Apparently twenty percent of the population are susceptible to the “noisy GIF” phenomenon and hear a thudding sound in time with this animation. Do you hear these electric pylon jumping rope? It seems like a natural enough association to make in anticipation but I wonder why only some perceive it and others do not. It makes me think about the deaf couple that ran a boutique specialising in fine glassware that I visited a few times. The way that they handled vases were shudder-inducing for me—certain that they’d shatter something but I realised that they knew the tolerance and fragility of their items far better than I did and hearing glass on glass was not necessarily insightful.

Monday 4 December 2017

hallux

The always engrossing Hyperallergic invites us to consider another uniquely enigmatic aspect of Leonardo da Vinci’s work aside from Mona Lisa’s smile with his attention to human anatomy found in the feet of his subjects.
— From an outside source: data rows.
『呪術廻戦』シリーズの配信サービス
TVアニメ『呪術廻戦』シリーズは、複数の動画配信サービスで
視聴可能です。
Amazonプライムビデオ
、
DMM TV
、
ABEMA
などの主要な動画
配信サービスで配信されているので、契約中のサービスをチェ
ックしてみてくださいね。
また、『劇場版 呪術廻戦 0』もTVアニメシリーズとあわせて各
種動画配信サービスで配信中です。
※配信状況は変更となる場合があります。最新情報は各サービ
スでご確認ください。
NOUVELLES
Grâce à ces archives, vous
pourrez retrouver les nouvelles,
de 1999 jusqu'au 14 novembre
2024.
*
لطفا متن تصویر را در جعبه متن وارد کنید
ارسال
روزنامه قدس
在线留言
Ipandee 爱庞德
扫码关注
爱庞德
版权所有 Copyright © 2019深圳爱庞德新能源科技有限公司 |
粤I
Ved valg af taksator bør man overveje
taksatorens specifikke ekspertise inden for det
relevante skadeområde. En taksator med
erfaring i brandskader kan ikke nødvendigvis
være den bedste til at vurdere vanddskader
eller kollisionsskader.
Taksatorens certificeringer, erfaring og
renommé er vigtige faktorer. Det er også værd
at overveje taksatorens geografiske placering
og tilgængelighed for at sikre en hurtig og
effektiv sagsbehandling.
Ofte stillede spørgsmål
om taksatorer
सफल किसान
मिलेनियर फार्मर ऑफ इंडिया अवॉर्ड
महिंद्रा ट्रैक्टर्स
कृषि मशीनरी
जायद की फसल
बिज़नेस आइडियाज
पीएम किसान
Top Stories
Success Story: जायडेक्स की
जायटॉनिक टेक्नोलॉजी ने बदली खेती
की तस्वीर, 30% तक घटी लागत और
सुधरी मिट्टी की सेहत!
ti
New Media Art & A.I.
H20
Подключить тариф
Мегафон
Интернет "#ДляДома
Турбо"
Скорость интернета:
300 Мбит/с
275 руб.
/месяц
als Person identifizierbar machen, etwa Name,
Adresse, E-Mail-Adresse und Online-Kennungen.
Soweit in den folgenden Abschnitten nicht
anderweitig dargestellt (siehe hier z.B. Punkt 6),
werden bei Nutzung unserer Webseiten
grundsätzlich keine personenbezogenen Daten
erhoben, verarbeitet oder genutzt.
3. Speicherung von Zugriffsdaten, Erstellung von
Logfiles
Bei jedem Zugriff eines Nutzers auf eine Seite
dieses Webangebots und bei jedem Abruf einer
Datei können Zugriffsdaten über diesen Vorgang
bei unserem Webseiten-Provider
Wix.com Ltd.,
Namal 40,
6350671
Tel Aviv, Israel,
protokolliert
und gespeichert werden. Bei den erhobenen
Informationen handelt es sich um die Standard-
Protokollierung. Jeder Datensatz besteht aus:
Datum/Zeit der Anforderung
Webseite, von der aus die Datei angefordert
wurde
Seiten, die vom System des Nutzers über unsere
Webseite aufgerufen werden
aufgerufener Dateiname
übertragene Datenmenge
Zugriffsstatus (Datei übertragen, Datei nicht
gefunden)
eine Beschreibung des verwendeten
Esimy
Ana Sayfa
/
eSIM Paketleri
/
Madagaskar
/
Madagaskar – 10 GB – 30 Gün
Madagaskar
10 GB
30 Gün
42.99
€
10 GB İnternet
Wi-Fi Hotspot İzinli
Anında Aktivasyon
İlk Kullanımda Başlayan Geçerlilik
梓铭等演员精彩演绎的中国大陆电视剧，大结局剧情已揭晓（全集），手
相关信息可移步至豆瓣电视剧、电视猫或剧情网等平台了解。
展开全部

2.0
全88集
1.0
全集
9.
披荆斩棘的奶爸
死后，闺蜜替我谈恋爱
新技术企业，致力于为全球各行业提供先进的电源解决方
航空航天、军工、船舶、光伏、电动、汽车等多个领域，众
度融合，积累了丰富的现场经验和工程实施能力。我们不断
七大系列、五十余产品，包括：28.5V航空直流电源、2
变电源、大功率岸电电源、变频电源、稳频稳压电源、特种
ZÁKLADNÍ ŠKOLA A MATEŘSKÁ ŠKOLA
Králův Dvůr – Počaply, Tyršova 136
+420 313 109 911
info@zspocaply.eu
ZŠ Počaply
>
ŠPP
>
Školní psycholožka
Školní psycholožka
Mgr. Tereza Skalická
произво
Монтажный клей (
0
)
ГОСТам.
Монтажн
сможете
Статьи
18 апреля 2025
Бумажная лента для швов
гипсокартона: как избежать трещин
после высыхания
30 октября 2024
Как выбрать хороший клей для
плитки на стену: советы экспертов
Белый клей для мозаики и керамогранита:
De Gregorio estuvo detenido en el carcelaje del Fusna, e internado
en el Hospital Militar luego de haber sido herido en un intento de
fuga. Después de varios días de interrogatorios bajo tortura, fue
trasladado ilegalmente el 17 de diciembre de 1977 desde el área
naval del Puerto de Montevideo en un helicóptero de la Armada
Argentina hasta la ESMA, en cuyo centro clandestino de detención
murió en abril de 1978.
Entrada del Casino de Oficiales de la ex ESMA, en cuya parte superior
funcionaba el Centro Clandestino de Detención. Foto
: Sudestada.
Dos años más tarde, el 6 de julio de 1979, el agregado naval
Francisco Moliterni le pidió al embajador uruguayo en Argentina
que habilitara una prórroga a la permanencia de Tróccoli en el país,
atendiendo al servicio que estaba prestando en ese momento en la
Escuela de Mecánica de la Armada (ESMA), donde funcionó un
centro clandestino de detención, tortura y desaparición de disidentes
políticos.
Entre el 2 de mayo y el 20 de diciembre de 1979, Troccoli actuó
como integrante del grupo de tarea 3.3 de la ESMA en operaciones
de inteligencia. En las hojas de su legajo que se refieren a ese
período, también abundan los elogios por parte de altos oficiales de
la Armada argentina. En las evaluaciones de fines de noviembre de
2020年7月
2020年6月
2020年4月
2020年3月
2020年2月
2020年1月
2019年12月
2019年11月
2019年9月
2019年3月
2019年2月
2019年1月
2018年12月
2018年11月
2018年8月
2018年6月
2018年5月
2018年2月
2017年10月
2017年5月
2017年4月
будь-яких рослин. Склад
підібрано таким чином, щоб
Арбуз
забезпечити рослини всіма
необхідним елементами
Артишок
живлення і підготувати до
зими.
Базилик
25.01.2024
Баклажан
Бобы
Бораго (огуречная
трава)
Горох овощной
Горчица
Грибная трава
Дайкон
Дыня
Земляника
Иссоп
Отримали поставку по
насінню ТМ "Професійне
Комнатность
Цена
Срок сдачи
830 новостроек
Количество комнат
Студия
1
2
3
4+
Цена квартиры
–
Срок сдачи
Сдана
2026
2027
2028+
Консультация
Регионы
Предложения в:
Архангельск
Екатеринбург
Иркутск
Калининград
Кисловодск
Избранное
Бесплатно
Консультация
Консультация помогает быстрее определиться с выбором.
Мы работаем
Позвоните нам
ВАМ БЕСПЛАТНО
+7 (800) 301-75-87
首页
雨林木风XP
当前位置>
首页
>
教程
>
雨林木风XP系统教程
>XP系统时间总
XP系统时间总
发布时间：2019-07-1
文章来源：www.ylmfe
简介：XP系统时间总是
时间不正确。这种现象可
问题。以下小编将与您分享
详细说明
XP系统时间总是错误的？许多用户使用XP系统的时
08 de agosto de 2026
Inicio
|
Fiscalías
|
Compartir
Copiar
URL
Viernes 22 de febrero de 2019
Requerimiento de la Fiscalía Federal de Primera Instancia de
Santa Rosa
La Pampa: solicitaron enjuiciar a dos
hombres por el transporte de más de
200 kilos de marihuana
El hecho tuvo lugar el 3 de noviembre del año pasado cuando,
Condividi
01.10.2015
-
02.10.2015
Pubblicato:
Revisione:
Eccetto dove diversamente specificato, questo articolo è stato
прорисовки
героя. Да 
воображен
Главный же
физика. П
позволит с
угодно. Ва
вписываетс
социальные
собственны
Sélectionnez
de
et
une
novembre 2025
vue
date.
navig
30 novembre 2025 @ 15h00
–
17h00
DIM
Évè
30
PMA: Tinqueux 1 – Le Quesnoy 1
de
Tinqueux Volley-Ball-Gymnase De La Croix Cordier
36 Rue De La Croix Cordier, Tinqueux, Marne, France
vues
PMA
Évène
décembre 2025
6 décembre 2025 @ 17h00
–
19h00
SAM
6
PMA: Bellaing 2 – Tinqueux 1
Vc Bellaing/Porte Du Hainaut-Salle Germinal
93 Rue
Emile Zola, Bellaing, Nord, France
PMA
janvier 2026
Living and working in age when feet and toes were not generally shod and kept out of public sight, the artist was doubtless keenly aware of feet physiology and endowed his super human subjects with speculatively his own minor deformation (not a sign of lycanthropy)—called Morton’s toe (for an American orthopaedic surgeon) and classically a “Greek foot” (pied grec, piede greco) where the second toe appears longer than the big toe.
Many statues of antiquity were executed in this way—including homages like the Statue of Liberty—as opposed to the Egyptian foot where the greater toe is longer. Many more pedary profiles (there’s no science behind this—sort of like palmistry or phrenology) are to be found and Da Vinci’s characters amazingly exhibit them all.

sloppy joes

A quick read of the tea leaves on how the US Department of Agriculture—the agency responsible for maintaining the integrity of America’s foodstuffs—might relax some of the stricter standards put in place to ensure that public school meal programmes (for comparison, here are some global examples) were healthful and nourishing, Naked Capitalism hit upon an interesting, adjacent campaign combatting food-waste.
Many of the dissenting voices who’ll advocate classifying catsup the tomato paste of pizza as a vegetable say that kids end up throwing away big portion of these healthier meals and while the problems that afflict institutional lunches are not new and schools have challenges staying in compliance, some districts are engaging their pupils by setting food sharing and donation programmes to reduce the amount of food that gets thrown away. Students are required to fill their trays with a balanced meal—including a portion of vegetables, a carton of milk, et cetera—but after passing through the line, they are empowered to trade something unwanted (within reason) for an extra helping of something desired and know that they are giving food away to the hungry and disadvantaged of their communities. Instead of ingratiating processed foods at a formative age, it’s probably a far more important lesson to imprint that waste and choice has consequences.